Tale rapporto con la nobile famiglia senese non è in realtà documentato se non indirettamente per via di una causa intrapresa da Mino Tolomei nei confronti del F. (Richter, 1985, p. 27). L'oggetto del contendere era il pagamento di una casa data in affitto all'artista per un anno, che si trovava appunto vicino al palazzo Tolomei (ibid.).
I figli del F. furono probabilmente quattro: Aurelio, nato nel 1469; Federigo, che portava il nome del nonno, nato nel 1473; Ortensio, morto probabilmente in tenera età, e Giulia, citata soltanto una volta nel 1493 (ibid., pp. 26 s.).

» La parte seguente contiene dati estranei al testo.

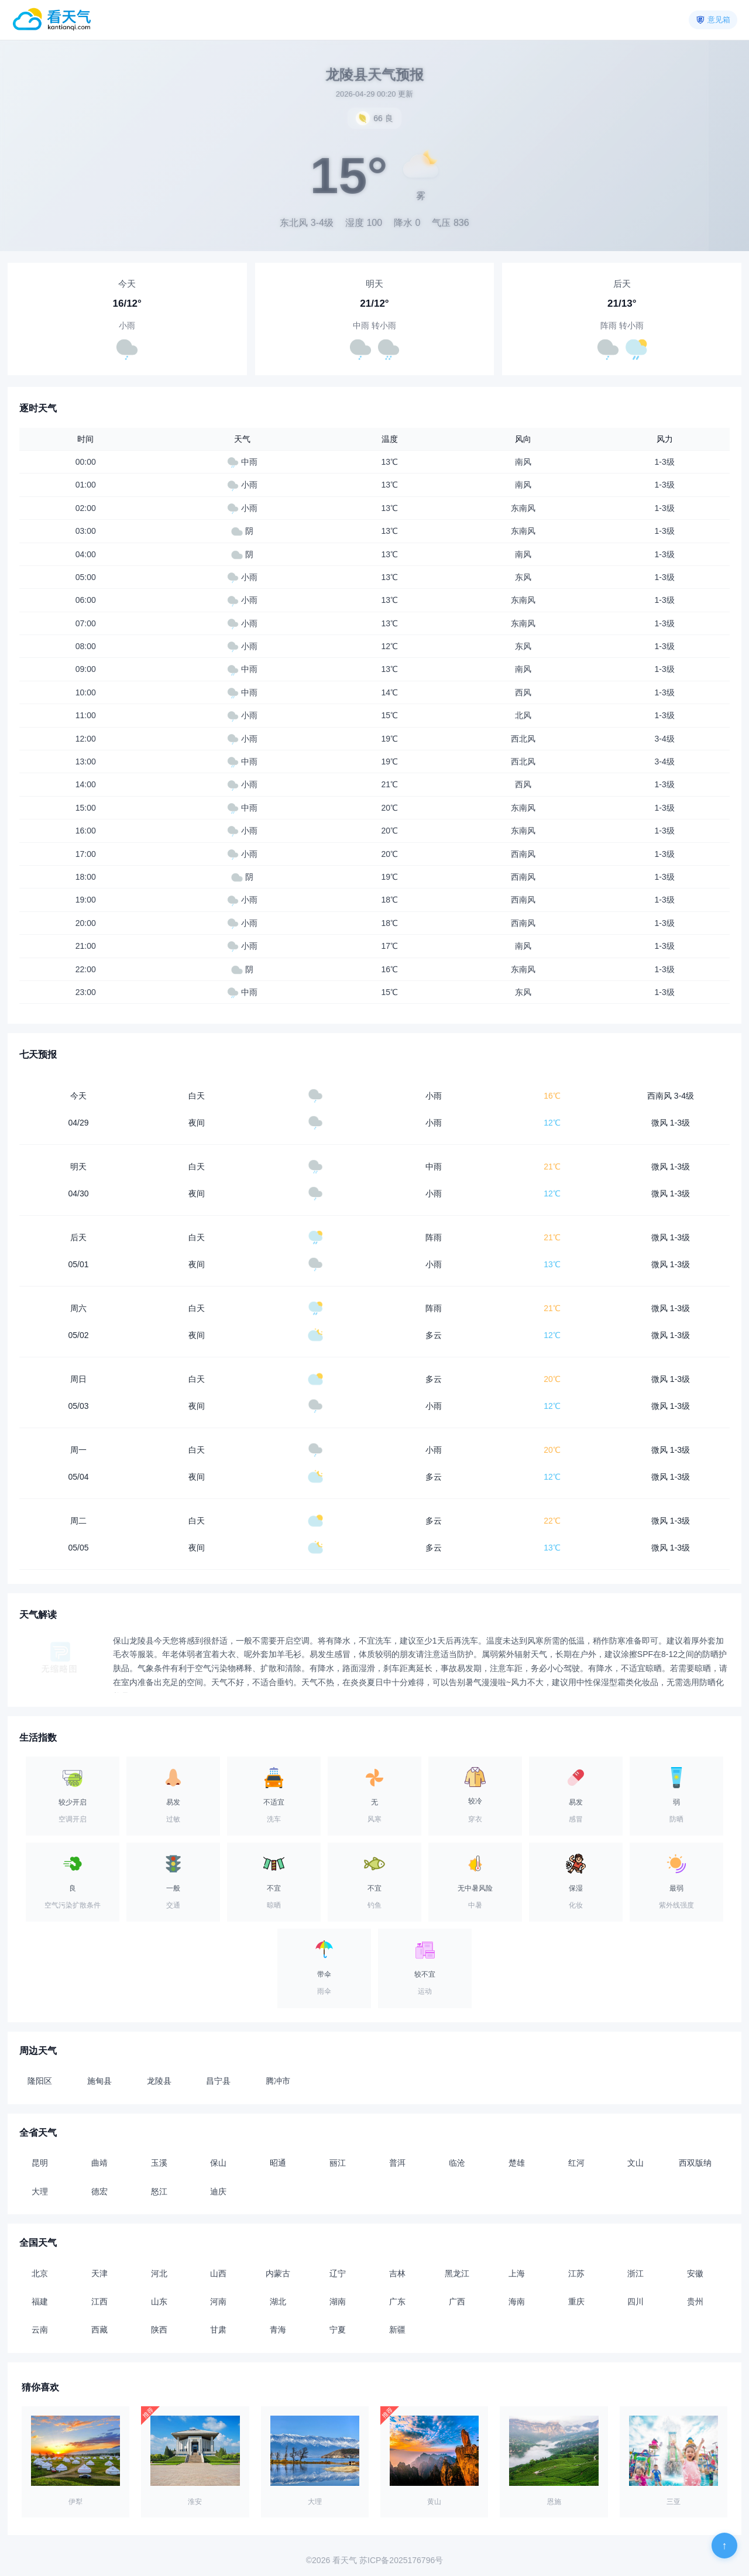 The width and height of the screenshot is (749, 2576). What do you see at coordinates (397, 2162) in the screenshot?
I see `普洱` at bounding box center [397, 2162].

Nel 1475 il F. fu incaricato di disegnare un'altra storia ad intarsio per il pavimento del duomo, raffigurante Le sette età dell'uomo, rifatta tra il 1869 e il 1878 da L. Maccari e G. Radicchi (l'originale, assai rovinato, fu trasferito nel Museo dell'Opera del duomo; Carli, 1979, p. 151). Gli venne poi affidata l'esecuzione di un pannello, raffigurante la SibillaEritrea, nel 1481, quando gli era già succeduto nella carica di capomastro Giovanni di Stefano, fratello del pittore Sassetta, subentrato a lui dopo che nel 1480 si era insediato il nuovo operaio Alberto Aringhieri (Richter, 1985, pp. 30 s.). Per quest'ultimo pannello, molto rovinato e con rifacimenti ma firmato sulla base dei leggio, il F. continuò a ricevere pagamenti fino all'anno successivo (ibid., p. 31). Le cattive condizioni di salute, che negli ultimi anni lo avevano costretto a prolungate assenze dal lavoro, non gli consentirono probabilmente di continuare la propria attività.
Morì a Siena il 15 genn. 1483 e fu sepolto nella chiesa di S. Francesco, accanto alla cappella Piccolomini (ibid.).